A couple of younger guys asked me if I feel badly about being middle aged. I grabbed one of him and shook him, not because I was angry but to make a point.

I am not even close to being dead. If you take a look at me now you aren’t going to think of me as being an athlete, at least not the way you once would have. But if you take a serious look you’ll see that even though I fill out my shirt I am more muscle than anything else.

But the truth is that his question probably tapped into my own insecurity and vanity. It made me ask the question about when middle age starts and should I care.

I used to say that I wouldn’t be middle aged until I was half as old as my oldest grandparent was when they died.

Grandpa was almost 98, I am 44 so I am not quite there yet.

But does it matter? Should I care about middle age?

My Answer

My answer is that I age really is just a number and that as long as I can do what I want to do it shouldn’t matter. That means that as long as I am healthy enough to live the kind of life I want to lead it shouldn’t be a big deal how old I am.

Ego gets involved sometimes, not even going to try to lie about that.

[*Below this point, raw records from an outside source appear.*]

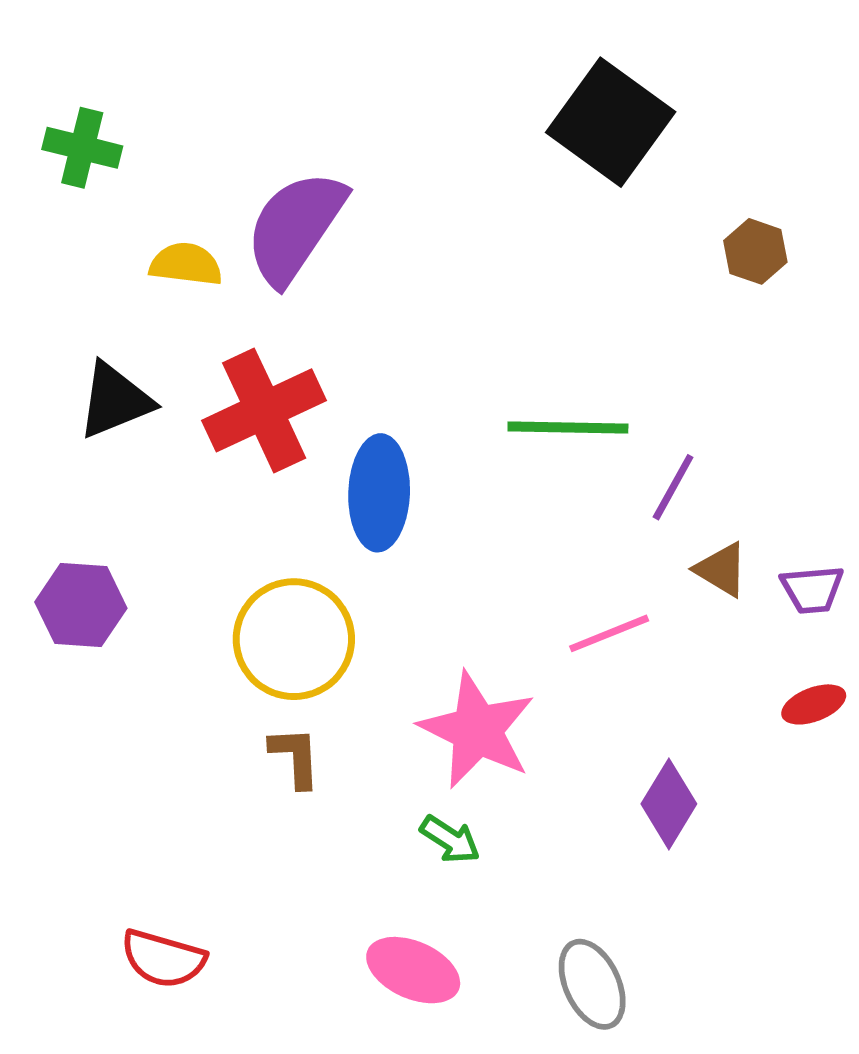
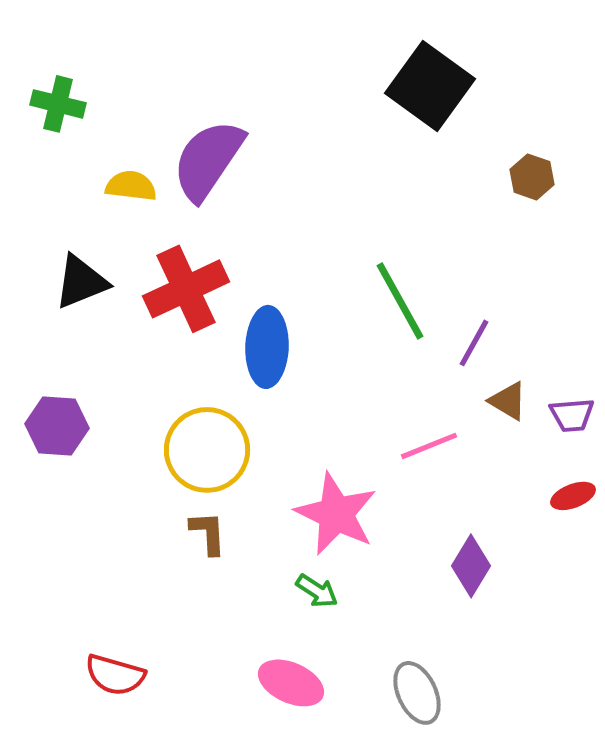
green line: (568, 428) -> (400, 301), turned 60

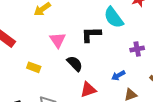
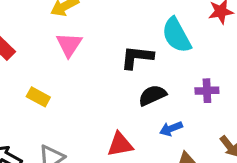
pink triangle: (58, 40) -> (69, 45), moved
black semicircle: (75, 64) -> (152, 95), moved, turned -78

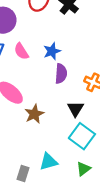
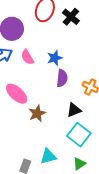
black triangle: (75, 109) -> (74, 110), turned 35

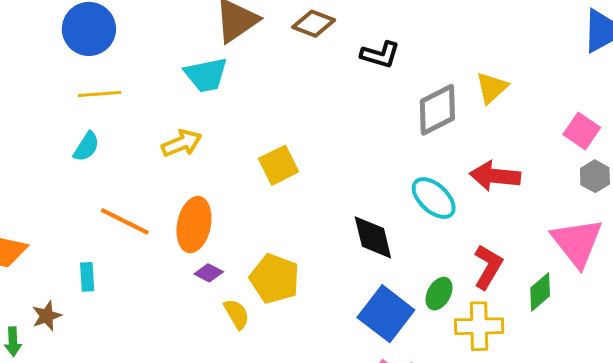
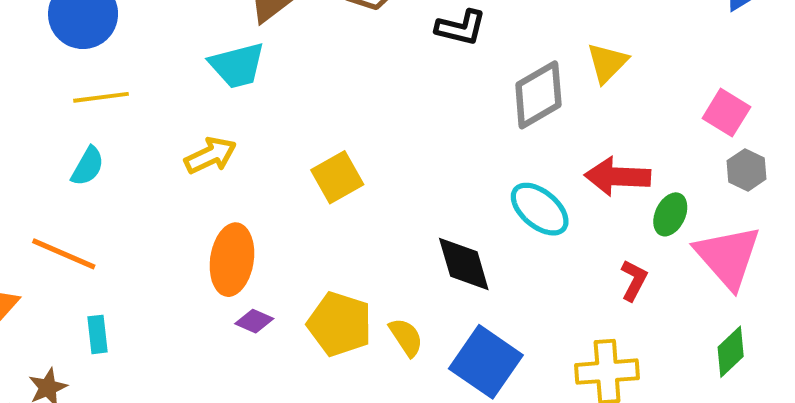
orange line: (125, 221) -> (64, 254), moved
red L-shape: (488, 267) -> (634, 280), moved, size x0.7
green diamond: (540, 292) -> (731, 352), moved
green ellipse: (439, 294) -> (670, 214), moved
yellow semicircle: (237, 314) -> (406, 337), moved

Got a 23 year-old kid who plays ball with me that sometimes makes me crazy. He is faster than I am and it burns me up because he is a half step faster.

It is enough now to make a difference but not so long ago he couldn’t have beaten me. If I am warmed up and running a flat out sprint I can keep up with him, but that is not how the games go most days and fact is we aren’t talking about what I could do in 1990 because it is 2013.

So I do my best to put the ego aside and focus on the important things.

Physical, mental and emotional health are what I focus on. Some days are harder than others.

There are those mystery aches and pains and the feeling sometimes that I should have accomplished more than I have. Most days I feel pretty good in all categories and that puts me ahead of quite a few people.

I suppose my goal is to respond to the question of when does middle age start with “does it matter?”

If I can say that then life is pretty good.